Key among his promises is a plan to impose a values test and a French-language test for immigrants.
WATCH BELOW: Where the parties stand on immigration
Failing those tests would see an individual lose their selection certificate and leave them open to deportation by the federal government after the province flags the individual as being in the province illegally.
However, Legault would not be able to himself act to deport any of those individuals without federal support.
Parti Québécois Leader Jean-François Lisée has said Legault’s plan is too timid and wants French-language ability to be a prerequisite for immigrants to the province, as well as a decrease in immigrants to 35,000 per year.
The Quebec Liberals have also criticized Legault’s plan as one intended “solely to cause squabbling and division.”
Montreal city council size
Not unlike the battle taking place in Ontario right now, a fight could be shaping up between Legault and Montreal Mayor Valérie Plante.
Legault is on the record stating he thinks Montreal city council is too large.
He said this summer, he wants to come to an agreement with Plante on how to make the council more “efficient,” including by reducing the number of councillors.

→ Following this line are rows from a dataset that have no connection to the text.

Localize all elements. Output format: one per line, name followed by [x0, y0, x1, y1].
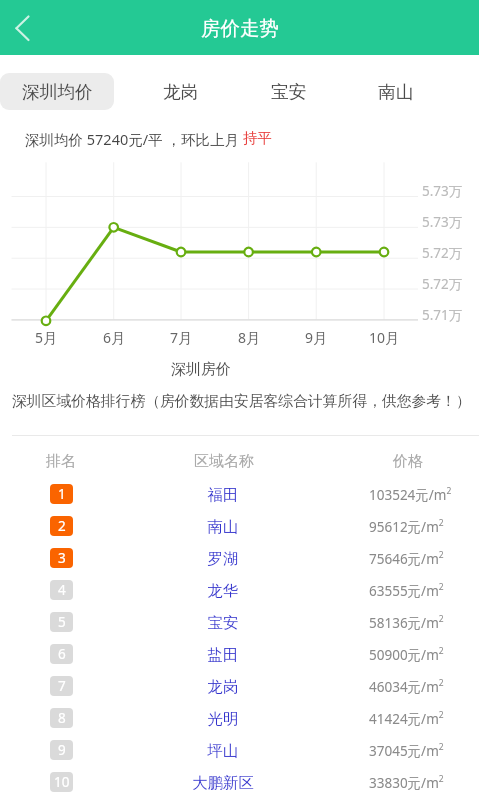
staticText: 排名 — [11, 452, 111, 471]
staticText: 6月 — [89, 328, 139, 347]
staticText: 2 — [58, 517, 66, 535]
staticText: 75646元/m2 — [369, 549, 444, 568]
staticText: 5.73万 — [422, 213, 463, 231]
staticText: 盐田 — [173, 645, 273, 664]
button[interactable]: 10 — [0, 766, 479, 798]
button[interactable]: 宝安 — [244, 73, 334, 110]
staticText: 宝安 — [271, 81, 307, 103]
staticText: 深圳区域价格排行榜（房价数据由安居客综合计算所得，供您参考！） — [12, 392, 471, 411]
staticText: 7 — [58, 677, 66, 695]
button[interactable]: 9 — [0, 734, 479, 766]
button[interactable]: 2 — [0, 510, 479, 542]
staticText: 持平 — [243, 129, 272, 147]
staticText: 37045元/m2 — [369, 741, 444, 760]
button[interactable]: 深圳均价 — [0, 73, 114, 110]
staticText: 宝安 — [173, 613, 273, 632]
staticText: 5.72万 — [422, 275, 463, 293]
button[interactable]: 8 — [0, 702, 479, 734]
staticText: 坪山 — [173, 741, 273, 760]
staticText: 8月 — [224, 328, 274, 347]
staticText: 南山 — [173, 517, 273, 536]
staticText: 50900元/m2 — [369, 645, 444, 664]
staticText: 南山 — [378, 81, 414, 103]
staticText: 深圳均价 57240元/平 ，环比上月 — [25, 129, 243, 149]
staticText: 10 — [54, 773, 70, 791]
staticText: 5.72万 — [422, 244, 463, 262]
staticText: 龙岗 — [173, 677, 273, 696]
staticText: 福田 — [173, 485, 273, 504]
button[interactable]: 南山 — [351, 73, 441, 110]
staticText: 1 — [58, 485, 66, 503]
staticText: 46034元/m2 — [369, 677, 444, 696]
staticText: 95612元/m2 — [369, 517, 444, 536]
staticText: 5.71万 — [422, 306, 463, 324]
staticText: 深圳房价 — [101, 360, 301, 379]
button[interactable]: Back — [0, 0, 46, 55]
staticText: 6 — [58, 645, 66, 663]
staticText: 价格 — [358, 452, 458, 471]
staticText: 7月 — [156, 328, 206, 347]
staticText: 光明 — [173, 709, 273, 728]
staticText: 33830元/m2 — [369, 773, 444, 792]
staticText: 5 — [58, 613, 66, 631]
staticText: 8 — [58, 709, 66, 727]
button[interactable]: 1 — [0, 478, 479, 510]
staticText: 63555元/m2 — [369, 581, 444, 600]
staticText: 5.73万 — [422, 182, 463, 200]
staticText: 大鹏新区 — [173, 773, 273, 792]
staticText: 103524元/m2 — [369, 485, 452, 504]
staticText: 罗湖 — [173, 549, 273, 568]
button[interactable]: 4 — [0, 574, 479, 606]
staticText: 41424元/m2 — [369, 709, 444, 728]
staticText: 9月 — [291, 328, 341, 347]
button[interactable]: 7 — [0, 670, 479, 702]
button[interactable]: 6 — [0, 638, 479, 670]
button[interactable]: 龙岗 — [136, 73, 226, 110]
staticText: 房价走势 — [201, 16, 279, 41]
staticText: 深圳均价 — [22, 81, 93, 103]
button[interactable]: 5 — [0, 606, 479, 638]
staticText: 10月 — [359, 328, 409, 347]
staticText: 4 — [58, 581, 66, 599]
staticText: 3 — [58, 549, 66, 567]
staticText: 58136元/m2 — [369, 613, 444, 632]
staticText: 龙华 — [173, 581, 273, 600]
button[interactable]: 3 — [0, 542, 479, 574]
staticText: 9 — [58, 741, 66, 759]
staticText: 龙岗 — [163, 81, 199, 103]
staticText: 区域名称 — [174, 452, 274, 471]
staticText: 5月 — [21, 328, 71, 347]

“We will work with [Mayor] Valérie [Plante],” Legault said. “There’s a lot [of councillors]. Maybe we could reduce, all while coming to an agreement with the City of Montreal, to be more efficient.”

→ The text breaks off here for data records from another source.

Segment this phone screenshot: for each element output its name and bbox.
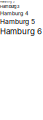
staticText: Hamburg 3: [0, 4, 19, 9]
staticText: Hamburg 2: [0, 0, 15, 3]
staticText: Hamburg 4: [0, 10, 28, 17]
staticText: Hamburg 5: [0, 18, 35, 26]
staticText: Hamburg 6: [0, 27, 42, 36]
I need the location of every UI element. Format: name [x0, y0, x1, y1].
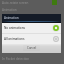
staticText: Animation: [4, 16, 19, 20]
staticText: Animation: [2, 8, 17, 12]
button[interactable]: All animations: [2, 34, 61, 44]
staticText: All animations: [4, 37, 52, 41]
button[interactable]: Animation: [0, 7, 64, 13]
button[interactable]: In Pocket detection: [0, 55, 64, 62]
staticText: No animations: [4, 26, 52, 30]
button[interactable]: Cancel: [23, 45, 40, 51]
button[interactable]: Auto-rotate screen: [0, 0, 64, 6]
staticText: Cancel: [27, 46, 37, 50]
staticText: In Pocket detection: [2, 57, 30, 61]
button[interactable]: No animations: [2, 23, 61, 33]
staticText: Auto-rotate screen: [2, 1, 52, 5]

Municipalities are creatures of provincial statutes, meaning the province can act to intervene in municipal governance.
A similar battle is currently playing out in Toronto between Ontario Premier Doug Ford, who invoked the notwithstanding clause to cut the size of Toronto city council after butting heads with its urban members for years as a councillor.

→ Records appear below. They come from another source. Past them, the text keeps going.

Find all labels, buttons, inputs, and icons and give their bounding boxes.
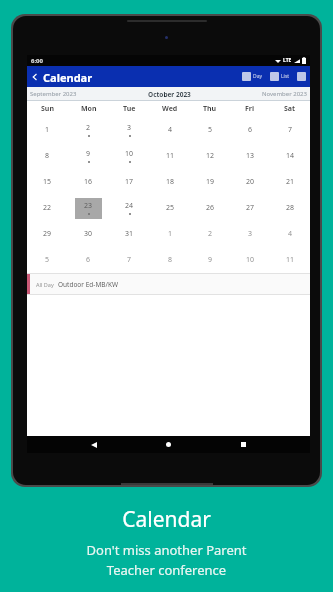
staticText: 11 bbox=[286, 255, 295, 265]
staticText: Teacher conference bbox=[0, 561, 333, 579]
button[interactable]: 28 bbox=[270, 195, 310, 221]
button[interactable]: 31 bbox=[109, 221, 150, 247]
staticText: Calendar bbox=[43, 70, 93, 85]
button[interactable]: 12 bbox=[190, 143, 230, 169]
button[interactable]: 2 bbox=[68, 117, 109, 143]
button[interactable]: 23 bbox=[68, 195, 109, 221]
staticText: 8 bbox=[45, 151, 50, 161]
staticText: 1 bbox=[168, 229, 173, 239]
staticText: 6:00 bbox=[31, 57, 43, 65]
button[interactable]: More options bbox=[297, 72, 306, 81]
button[interactable]: 6 bbox=[230, 117, 270, 143]
button[interactable]: 4 bbox=[270, 221, 310, 247]
button[interactable]: 25 bbox=[150, 195, 190, 221]
staticText: 3 bbox=[248, 229, 253, 239]
button[interactable]: 18 bbox=[150, 169, 190, 195]
staticText: 10 bbox=[246, 255, 255, 265]
staticText: 15 bbox=[43, 177, 52, 187]
staticText: Calendar bbox=[0, 505, 333, 534]
staticText: 3 bbox=[127, 123, 132, 133]
button[interactable]: 19 bbox=[190, 169, 230, 195]
staticText: 10 bbox=[125, 149, 134, 159]
staticText: October 2023 bbox=[148, 90, 191, 99]
button[interactable]: 15 bbox=[27, 169, 68, 195]
button[interactable]: All Day bbox=[27, 274, 310, 294]
button[interactable]: 21 bbox=[270, 169, 310, 195]
button[interactable]: 8 bbox=[150, 247, 190, 273]
button[interactable]: 6 bbox=[68, 247, 109, 273]
button[interactable]: 10 bbox=[230, 247, 270, 273]
staticText: 4 bbox=[288, 229, 293, 239]
staticText: Sat bbox=[284, 104, 296, 114]
button[interactable]: 16 bbox=[68, 169, 109, 195]
button[interactable]: 4 bbox=[150, 117, 190, 143]
staticText: Wed bbox=[162, 104, 178, 114]
button[interactable]: Home bbox=[160, 436, 177, 453]
button[interactable]: Back bbox=[85, 436, 102, 453]
staticText: Don't miss another Parent bbox=[0, 541, 333, 559]
button[interactable]: 26 bbox=[190, 195, 230, 221]
button[interactable]: 7 bbox=[109, 247, 150, 273]
button[interactable]: 9 bbox=[190, 247, 230, 273]
button[interactable]: September 2023 bbox=[27, 87, 122, 101]
button[interactable]: 29 bbox=[27, 221, 68, 247]
button[interactable]: October 2023 bbox=[122, 87, 216, 101]
button[interactable]: Back bbox=[27, 69, 43, 85]
staticText: September 2023 bbox=[30, 90, 77, 98]
staticText: 14 bbox=[286, 151, 295, 161]
staticText: List bbox=[281, 73, 290, 80]
button[interactable]: 13 bbox=[230, 143, 270, 169]
button[interactable]: 30 bbox=[68, 221, 109, 247]
staticText: 9 bbox=[86, 149, 91, 159]
button[interactable]: List view bbox=[270, 72, 290, 81]
staticText: 21 bbox=[286, 177, 295, 187]
staticText: All Day bbox=[36, 281, 54, 288]
staticText: 6 bbox=[86, 255, 91, 265]
staticText: 11 bbox=[166, 151, 175, 161]
button[interactable]: 3 bbox=[109, 117, 150, 143]
staticText: 26 bbox=[206, 203, 215, 213]
button[interactable]: 22 bbox=[27, 195, 68, 221]
button[interactable]: 1 bbox=[150, 221, 190, 247]
button[interactable]: 8 bbox=[27, 143, 68, 169]
staticText: Fri bbox=[245, 104, 255, 114]
button[interactable]: 14 bbox=[270, 143, 310, 169]
staticText: 17 bbox=[125, 177, 134, 187]
staticText: 4 bbox=[168, 125, 173, 135]
button[interactable]: 11 bbox=[270, 247, 310, 273]
staticText: LTE bbox=[283, 57, 292, 64]
button[interactable]: 10 bbox=[109, 143, 150, 169]
staticText: 25 bbox=[166, 203, 175, 213]
button[interactable]: 24 bbox=[109, 195, 150, 221]
staticText: 22 bbox=[43, 203, 52, 213]
button[interactable]: November 2023 bbox=[216, 87, 310, 101]
staticText: 5 bbox=[208, 125, 213, 135]
button[interactable]: 7 bbox=[270, 117, 310, 143]
button[interactable]: 27 bbox=[230, 195, 270, 221]
button[interactable]: 9 bbox=[68, 143, 109, 169]
button[interactable]: Recent apps bbox=[235, 436, 252, 453]
staticText: 28 bbox=[286, 203, 295, 213]
staticText: 9 bbox=[208, 255, 213, 265]
button[interactable]: 20 bbox=[230, 169, 270, 195]
button[interactable]: 2 bbox=[190, 221, 230, 247]
staticText: 2 bbox=[208, 229, 213, 239]
staticText: Day bbox=[253, 73, 263, 80]
staticText: Thu bbox=[203, 104, 217, 114]
staticText: 2 bbox=[86, 123, 91, 133]
staticText: 5 bbox=[45, 255, 50, 265]
staticText: 18 bbox=[166, 177, 175, 187]
button[interactable]: 5 bbox=[190, 117, 230, 143]
button[interactable]: 3 bbox=[230, 221, 270, 247]
staticText: Sun bbox=[41, 104, 54, 114]
button[interactable]: Day view bbox=[242, 72, 263, 81]
staticText: November 2023 bbox=[262, 90, 307, 98]
staticText: 27 bbox=[246, 203, 255, 213]
staticText: 8 bbox=[168, 255, 173, 265]
button[interactable]: 5 bbox=[27, 247, 68, 273]
button[interactable]: 1 bbox=[27, 117, 68, 143]
button[interactable]: 17 bbox=[109, 169, 150, 195]
button[interactable]: 11 bbox=[150, 143, 190, 169]
staticText: 19 bbox=[206, 177, 215, 187]
staticText: 6 bbox=[248, 125, 253, 135]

WATCH: Francois Legault gives victory speech
Marijuana will be legal to consume in Quebec and across the country in a little more than two weeks.
While the legal age limit is currently set at 18, Legault wants to raise it to 21.
“It’s terrible what cannabis can do to youth,” Legault said while campaigning in August.
“We shouldn’t be trivializing youth cannabis use.”
No other province in Canada has that limit, though some have raised the age for purchase and consumption to 19.
Legault has also been critical of allowing municipalities to set their own rules for how people can consume marijuana in public.
Quebec Liberal Leader Philippe Couillard was critical of that suggestion while the Parti Quebecois wants to see increased provincial authority over how marijuana is regulated and made available.
Public transit is also going to be a big issue for the new Quebec government.
The CAQ presented a $10-billion plan to boost infrastructure and transit investment this summer.
WATCH BELOW: A pink line for Montreal’s Metro
Key among the proposals in that plan is a vow to slash the proposed Pink Line for the Montreal metro.
Instead, Legault has vowed to extend the Blue Line and expand the light-rail transit project currently under construction to reach Laval and extend further on the South Shore.
He also wants to extend Highway 19 and Highway 30, and introduce tax incentives for carpooling.
Those vows essentially put the focus on suburban Montrealers, who are key to the party’s success around the city.
Legault has also promised to adopt what he has called a secularism charter within his first year in office.
That plan would ban state employees from wearing conspicuous religious symbols while at work.
Those include professions such as teachers, judges and police officers.
While critics of that plan have argued it will likely run up against the Charter of Rights and Freedoms, Legault has vowed to invoke the notwithstanding clause to get it done if need be.
The controversial clause allows governments to override certain sections of the Charter.